POINT D'ÉTAPE SUR LE CHANTIER DE MODERNISATION DES APPLICATIONS « GROS SYSTÈME »

Publié le 14/04/2015 à 15H42
Si l'administration emploie le terme « moderniser », il s'agit dans les faits de répondre aux diminutions de crédits de fonctionnement alloués à la sphère informatique. En effet, les machine gros système IBM ou BULL coûtent cher à la DGFiP. La DG a trouvé là une niche à économie.

Il est alors nécessaire de convertir les applications écrites en COBOL (et JCL) dans un autre langage. La DG a choisi le langage JAVA. Fort opportunément, un logiciel mis au point par une société privée existe : BLU AGE.
Sont théoriquement concernés :
• le domaine de la fiscalité des particuliers et des professionnels (chaînes de taxation IR et TH, fichier
FIP, MEDOC) ;
• le domaine de la fiscalité foncière (MAJIC) ;
• le recouvrement des impôts sur rôle (REC/MEN) ;
• la paye de l’État (PAYE) et le paiement des pensions (PEZ) ;
• la gestion de la clientèle des dépôts de fonds au Trésor (CEP).
Et ce sur une période de 4 ans.
Autant dire que « toutes les migrations ne se feront pas en interne » (dixit le chef de service).
Ce qu'en pense la CFDT :
Il faut d'abord rappeler que l'architecture « gros système » revêt certains avantages non négligeables. Tout d'abord, techniquement, elle est performante puisqu'elle est conçue pour traiter des masses de données considérable. De même le niveau de sécurité est bien supérieur sur un gros système que sur un serveur linux ou autre. A titre d'exemple toutes les banques ont choisi cette solution et n'entendent pas à ce jour l'abandonner. Elles doivent donc, à l'inverse de la DGFiP, l'estimer rentable par rapports aux autres solutions.
S'il est concevable, voire possible, de traduire un langage séquentiel comme le COBOL en langage objet comme le JAVA, maintenir le code généré nous paraît beaucoup plus ardu. On n'écrit pas le JAVA en 2015 comme on écrivait le COBOL en 1980. Les coûts de maintenance peuvent rapidement s'avérer faramineux et le travail désespérant pour les équipes qui seront chargées du projet.
Le délai de 4 ans est très optimiste lorsqu'on connaît les affres provoqués par les retards  pris dans les projets informatiques. Le dernier en date étant la conversion de PHP vers JAVA de l'application SISPEO qui était vendue par la DG réalisable en 4 mois et qui au final aura pris 2 ans !
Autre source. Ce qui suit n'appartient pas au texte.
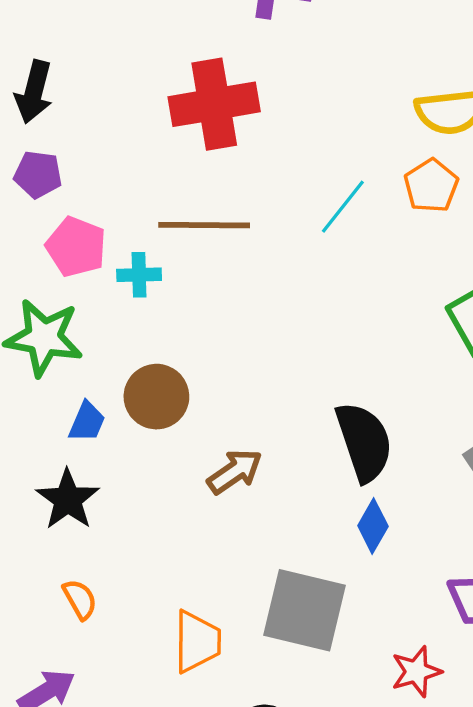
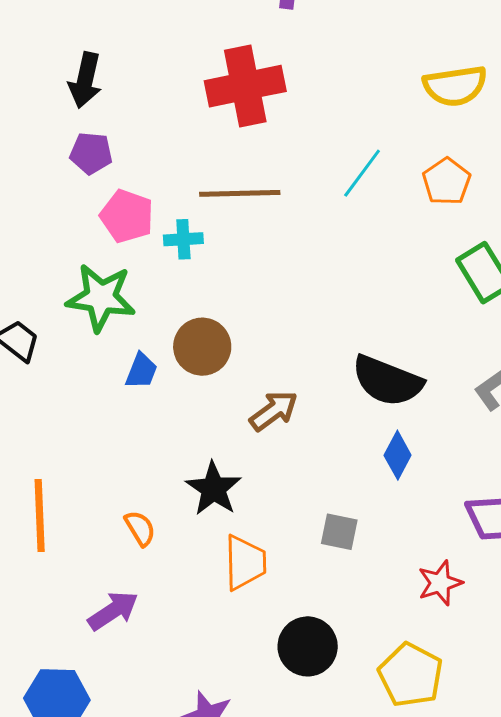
orange pentagon: (431, 186) -> (447, 182), moved
black semicircle: (364, 442) -> (387, 381), turned 132
black star: (68, 500) -> (214, 489), moved
gray square: (305, 610) -> (339, 532), size x0.5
Par ailleurs, la DG n'a jamais répondu aux questions relatives au coût financier des deux options. Sans aucune transparence et assurance sur les impacts budgétaires à long terme de telles mesures, la CFDT est inquiète pour la pérennité des missions informatiques.
A défaut de davantage de transparence, la CFDT estime que les DG ne gére que le court terme avec un seul objectif : rentrer dans un budget en diminution. Quant aux conséquences futures des choix opérés , les équipes futures de SI auront le plaisir et l'avantage de les gérer. Mais les agents, eux seront toujours là et risquent de faire les frais de cette politique à courte vue.
Et le meilleur pour la fin, aucune étude d'iompact sur les collègues susceptibles d'être impactés par cette mesure. Aucune proposition de faite, aucun travail réalisé sur l'aspect humain. SI ne gère que l'aspect technique du dossier.